Ballpark in San Diego, California

Westgate Park was a ballpark in San Diego, California. It was the home of the San Diego Padres of the Pacific Coast League (PCL) from 1958 to 1967. The ballpark was located in the largely undeveloped Mission Valley region of San Diego. The location was on Friars Road at US Route 395 (now State Route 163), in the northeast corner of what is now Fashion Valley Mall.

== History ==
Westgate was built to replace the deteriorating Lane Field, where the minor-league Padres had played since 1936. Constructed for $1 million in private funds by Padres owner C. Arnholt Smith, Westgate was a modern ballpark with a capacity of 8,268 fans, with an eye to be expanded to major league size (up to 40,000) if necessary.

In 1958 when it opened, "Not even Yankee Stadium or Boston's Fenway Park can surpass the comforts and conveniences of the Padres' new home. ... This is a real ballpark, built for the game of baseball, a ballpark in which the city of San Diego can take great pride." It was named for the Westgate-California Tuna Packing Corporation.

The first Padres games played in Westgate were on April 28, 1958, a day-night doubleheader versus the Phoenix Giants. Actor William Powell threw out the first pitch. San Diego won the first game, 5-3, and the second, 3-1. The afternoon game attracted 4,619 fans, while the nightcap attracted 7,129 fans.

The American Football League's San Diego Chargers demanded a new stadium to replace Balboa Stadium, a structure dating from about 1915. With major league baseball soon to arrive, the city decided to build a single, multi-purpose stadium for both baseball and football. The new facility was initially called San Diego Stadium. This ended the possibility of expansion for Westgate.

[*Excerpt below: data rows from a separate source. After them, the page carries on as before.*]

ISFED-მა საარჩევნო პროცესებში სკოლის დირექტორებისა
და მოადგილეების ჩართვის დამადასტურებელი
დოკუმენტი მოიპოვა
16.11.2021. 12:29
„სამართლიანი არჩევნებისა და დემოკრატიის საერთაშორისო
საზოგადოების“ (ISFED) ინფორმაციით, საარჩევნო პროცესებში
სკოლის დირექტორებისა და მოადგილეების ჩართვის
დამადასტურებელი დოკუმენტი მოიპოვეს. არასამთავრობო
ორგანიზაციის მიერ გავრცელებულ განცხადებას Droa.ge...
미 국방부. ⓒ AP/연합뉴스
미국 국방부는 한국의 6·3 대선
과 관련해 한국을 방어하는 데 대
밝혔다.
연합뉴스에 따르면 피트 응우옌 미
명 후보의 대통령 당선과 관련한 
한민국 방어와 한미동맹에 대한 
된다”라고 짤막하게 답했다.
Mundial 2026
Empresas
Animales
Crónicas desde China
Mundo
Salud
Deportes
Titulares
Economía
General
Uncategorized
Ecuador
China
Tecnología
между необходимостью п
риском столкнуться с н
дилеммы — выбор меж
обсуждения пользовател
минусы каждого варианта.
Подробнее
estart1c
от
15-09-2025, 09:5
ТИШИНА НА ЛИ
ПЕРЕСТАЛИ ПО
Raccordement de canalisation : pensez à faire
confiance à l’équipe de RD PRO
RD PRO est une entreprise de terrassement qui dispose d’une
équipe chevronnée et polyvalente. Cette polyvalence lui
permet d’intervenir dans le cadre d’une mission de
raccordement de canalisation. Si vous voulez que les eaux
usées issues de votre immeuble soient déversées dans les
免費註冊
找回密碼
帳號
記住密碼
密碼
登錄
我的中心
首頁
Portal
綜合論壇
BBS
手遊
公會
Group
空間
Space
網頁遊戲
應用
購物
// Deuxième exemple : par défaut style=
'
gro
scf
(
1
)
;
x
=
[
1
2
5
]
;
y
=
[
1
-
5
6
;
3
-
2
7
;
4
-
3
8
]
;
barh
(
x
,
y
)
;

The final game played at Westgate Park on September 3, 1967, drew a record crowd of 15,229.

The minor league Padres played the 1968 season in the new stadium, knowing they were a lame duck, with the major league San Diego Padres set to begin play the next year. Plans for Fashion Valley Mall were unveiled in December 1967, and Westgate was razed by 1969 to make room.